• Dataset excerpts:

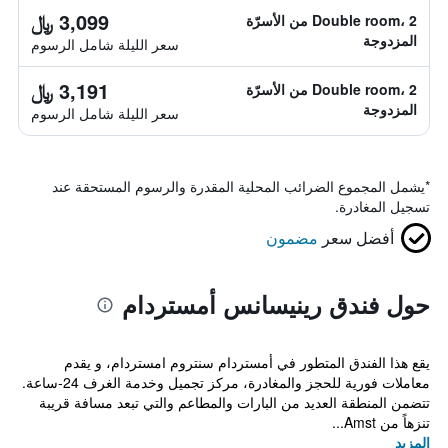
3,099 ﷼
Double room، 2 من الأسرّة
المزدوجة
سعر الليلة شامل الرسوم
3,191 ﷼
Double room، 2 من الأسرّة
المزدوجة
سعر الليلة شامل الرسوم
*
يشمل المجموع الضرائب المحلية المقدرة والرسوم المستحقة عند
تسجيل المغادرة.
أفضل سعر
مضمون
حول فندق رينيسانس أمستردام
يقع هذا الفندق المتطور في أمستردام سنتروم امستردام، و يقدم
معاملات فورية للحجز والمغادرة، مركز تجميل وخدمة الغرف 24-ساعة.
تتضمن المنطقة العديد من البارات والمطاعم والتي تبعد مسافة قريبة
تنزهاً من Amst...
المزيد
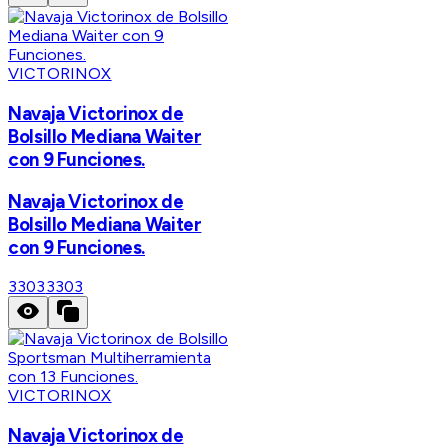
VICTORINOX
Navaja Victorinox de
Bolsillo Mediana Waiter
con 9 Funciones.
Navaja Victorinox de
Bolsillo Mediana Waiter
con 9 Funciones.
3303
3303
VICTORINOX
Navaja Victorinox de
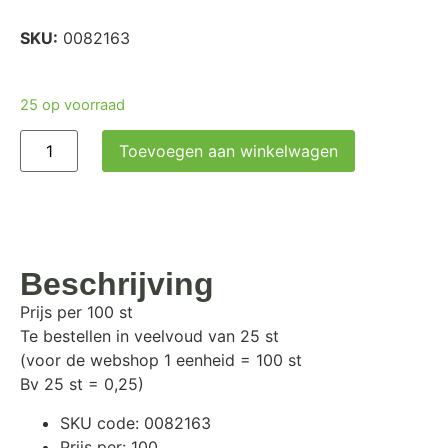
SKU:
0082163
25 op voorraad
Toevoegen aan winkelwagen
Beschrijving
Prijs per 100 st
Te bestellen in veelvoud van 25 st
(voor de webshop 1 eenheid = 100 st
Bv 25 st = 0,25)
SKU code: 0082163
Prijs per: 100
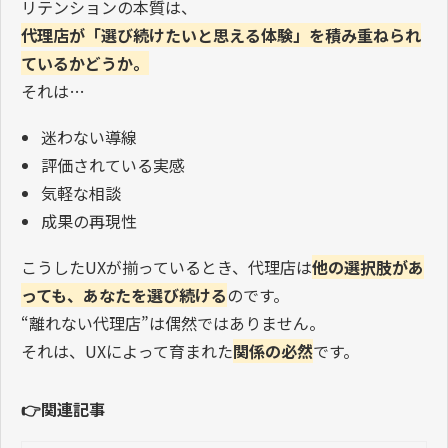
リテンションの本質は、
代理店が「選び続けたいと思える体験」を積み重ねられ
ているかどうか。
それは…
迷わない導線
評価されている実感
気軽な相談
成果の再現性
こうしたUXが揃っているとき、代理店は
他の選択肢があ
っても、あなたを選び続ける
のです。
“離れない代理店”は偶然ではありません。
それは、UXによって育まれた
関係の必然
です。
👉関連記事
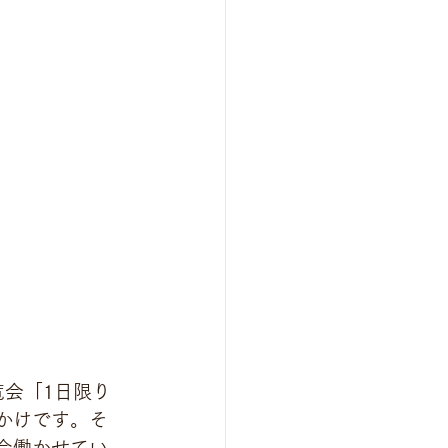
会「1日限り
かけです。そ
今働かせてい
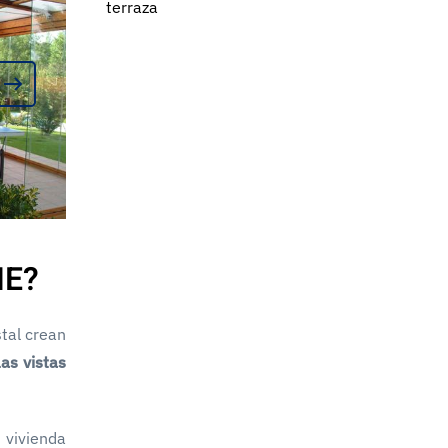
terraza
HE?
stal crean
as vistas
 vivienda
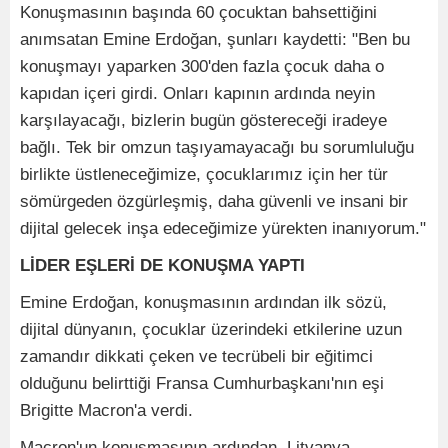
Konuşmasının başında 60 çocuktan bahsettiğini
anımsatan Emine Erdoğan, şunları kaydetti: "Ben bu
konuşmayı yaparken 300'den fazla çocuk daha o
kapıdan içeri girdi. Onları kapının ardında neyin
karşılayacağı, bizlerin bugün göstereceği iradeye
bağlı. Tek bir omzun taşıyamayacağı bu sorumluluğu
birlikte üstleneceğimize, çocuklarımız için her tür
sömürgeden özgürleşmiş, daha güvenli ve insani bir
dijital gelecek inşa edeceğimize yürekten inanıyorum."
LİDER EŞLERİ DE KONUŞMA YAPTI
Emine Erdoğan, konuşmasının ardından ilk sözü,
dijital dünyanın, çocuklar üzerindeki etkilerine uzun
zamandır dikkati çeken ve tecrübeli bir eğitimci
olduğunu belirttiği Fransa Cumhurbaşkanı'nın eşi
Brigitte Macron'a verdi.
Macron'un konuşmasının ardından, Litvanya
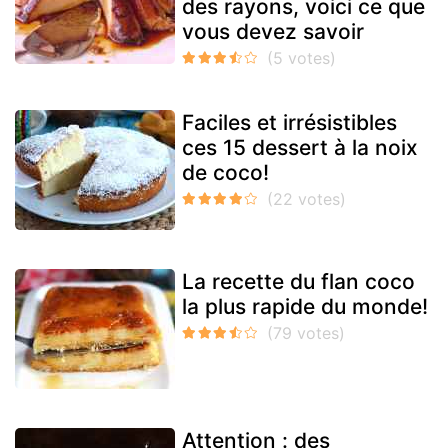
des rayons, voici ce que
vous devez savoir
Faciles et irrésistibles
ces 15 dessert à la noix
de coco!
La recette du flan coco
la plus rapide du monde!
Attention : des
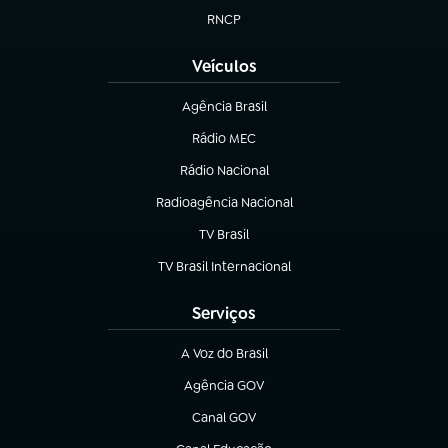
RNCP
(abre em nova aba)
Veículos
Agência Brasil
(abre em nova aba)
Rádio MEC
(abre em nova aba)
Rádio Nacional
Radioagência Nacional
(abre em nova aba)
TV Brasil
(abre em nova aba)
TV Brasil Internacional
(abre em nova aba)
Serviços
A Voz do Brasil
(abre em nova aba)
Agência GOV
(abre em nova aba)
Canal GOV
(abre em nova aba)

• Activity: When you give the entries again, keep them exact and omit any picture they contain.

• Solution to this problem:
3,099 ﷼
Double room، 2 من الأسرّة
المزدوجة
سعر الليلة شامل الرسوم
3,191 ﷼
Double room، 2 من الأسرّة
المزدوجة
سعر الليلة شامل الرسوم
*
يشمل المجموع الضرائب المحلية المقدرة والرسوم المستحقة عند
تسجيل المغادرة.
أفضل سعر
مضمون
حول فندق رينيسانس أمستردام
يقع هذا الفندق المتطور في أمستردام سنتروم امستردام، و يقدم
معاملات فورية للحجز والمغادرة، مركز تجميل وخدمة الغرف 24-ساعة.
تتضمن المنطقة العديد من البارات والمطاعم والتي تبعد مسافة قريبة
تنزهاً من Amst...
المزيد
VICTORINOX
Navaja Victorinox de
Bolsillo Mediana Waiter
con 9 Funciones.
Navaja Victorinox de
Bolsillo Mediana Waiter
con 9 Funciones.
3303
3303
VICTORINOX
Navaja Victorinox de
SKU:
0082163
25 op voorraad
Toevoegen aan winkelwagen
Beschrijving
Prijs per 100 st
Te bestellen in veelvoud van 25 st
(voor de webshop 1 eenheid = 100 st
Bv 25 st = 0,25)
SKU code: 0082163
Prijs per: 100
リテンションの本質は、
代理店が「選び続けたいと思える体験」を積み重ねられ
ているかどうか。
それは…
迷わない導線
評価されている実感
気軽な相談
成果の再現性
こうしたUXが揃っているとき、代理店は
他の選択肢があ
っても、あなたを選び続ける
のです。
“離れない代理店”は偶然ではありません。
それは、UXによって育まれた
関係の必然
です。
👉関連記事
会「1日限り
かけです。そ
今働かせてい
terraza
HE?
stal crean
as vistas
 vivienda
Konuşmasının başında 60 çocuktan bahsettiğini
anımsatan Emine Erdoğan, şunları kaydetti: "Ben bu
konuşmayı yaparken 300'den fazla çocuk daha o
kapıdan içeri girdi. Onları kapının ardında neyin
karşılayacağı, bizlerin bugün göstereceği iradeye
bağlı. Tek bir omzun taşıyamayacağı bu sorumluluğu
birlikte üstleneceğimize, çocuklarımız için her tür
sömürgeden özgürleşmiş, daha güvenli ve insani bir
dijital gelecek inşa edeceğimize yürekten inanıyorum."
LİDER EŞLERİ DE KONUŞMA YAPTI
Emine Erdoğan, konuşmasının ardından ilk sözü,
dijital dünyanın, çocuklar üzerindeki etkilerine uzun
zamandır dikkati çeken ve tecrübeli bir eğitimci
olduğunu belirttiği Fransa Cumhurbaşkanı'nın eşi
Brigitte Macron'a verdi.
Macron'un konuşmasının ardından, Litvanya
des rayons, voici ce que
vous devez savoir
Faciles et irrésistibles
ces 15 dessert à la noix
de coco!
La recette du flan coco
la plus rapide du monde!
Attention : des
RNCP
(abre em nova aba)
Veículos
Agência Brasil
(abre em nova aba)
Rádio MEC
(abre em nova aba)
Rádio Nacional
Radioagência Nacional
(abre em nova aba)
TV Brasil
(abre em nova aba)
TV Brasil Internacional
(abre em nova aba)
Serviços
A Voz do Brasil
(abre em nova aba)
Agência GOV
(abre em nova aba)
Canal GOV
(abre em nova aba)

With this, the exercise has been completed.